As I listened to myself prattle on about the weather, I was reminded of my husband’s grandmother who, when she saw a video of their family Christmas, asked, “Who’s that old lady who won’t shut up?” It was she, of course, her incessant chatter filling up the entire soundtrack. This is how it happens, I thought. One minute you’re young and scintillating, and the next minute you’re a meteorologist with too few adjectives.

Of course, for all I know, inside my husband’s grandmother’s head was an original treatise on Aristotle’s theories of logic just waiting to be written up when all the guests left. But I am only an apologist for Grandma now because the whole time I am nattering away about the air temperature vis-à-vis the time of year, I am reminding myself that, despite how it might seem to an outsider (i.e. my husband), my head is not the airless chamber I always imagined his grandmother’s to be. That it still has important stuff in it.

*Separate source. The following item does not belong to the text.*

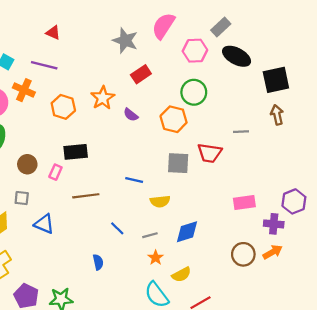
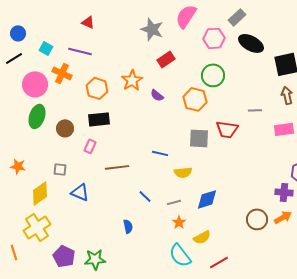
black rectangle: (76, 152) -> (99, 119), moved
brown circle: (27, 164) -> (65, 128), moved
pink rectangle: (244, 203) -> (284, 129), moved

But I’m losing the argument with myself.

I think the Internet has something to do with my dwindling capacity for deep thought. Prior to the advent of Google, answers to my tongue questions would never have been urgent enough to warrant a sudden, unplanned trip to the library. Now, however, the fact that I can know in a flash that the dog’s tongue exits her mouth when she sleeps because she’s very relaxed, and that when I sleep, my tongue rests against the floor of my mouth, makes me desperate to know these things as soon as I wonder about them. And not just these things. After tongues are demystified there are all manner of questions about eye-twitching, Grand Canyon deaths, and why we have only in the past few years come to know quinoa.

My other theory about where my deep thoughts went is that they are hanging out with my ability to sleep through the night and to stop my urine mid-stream just because I want to. In other words, they’ve been exiled for the sin of being an important part of a satisfying life.

Now I see I took my deep thoughts for granted. In the past, they were always around, like new grass in the spring. But unlike grass, they’re hard to grow on demand, and even if they do take root, they’re hard to keep alive. Now my deep thoughts are more like dreams. They are altered by thinking about them; they are skittish and coy, and afraid of the light.

Years ago, as an adolescent, I had what may have been my earliest deep thought. In my journal I wrote, “I miss my dog while I’m holding her.” On the surface this suggested that I could see a future in which my dog would not be with me. On a deeper level, however, it was a reckoning: the understanding that, even as I held her, there was some ineffable part of her that I could not hold.

So it is with my deep thoughts. They slip away before I can fully grasp them. They shape shift before I can define them. They dissipate before I can contain them. In their place are repetitive musings about the weather and trifling Internet searches that feel urgent. I don’t know what to do but notice it, grieve it, and hope nobody, anywhere, is making a video.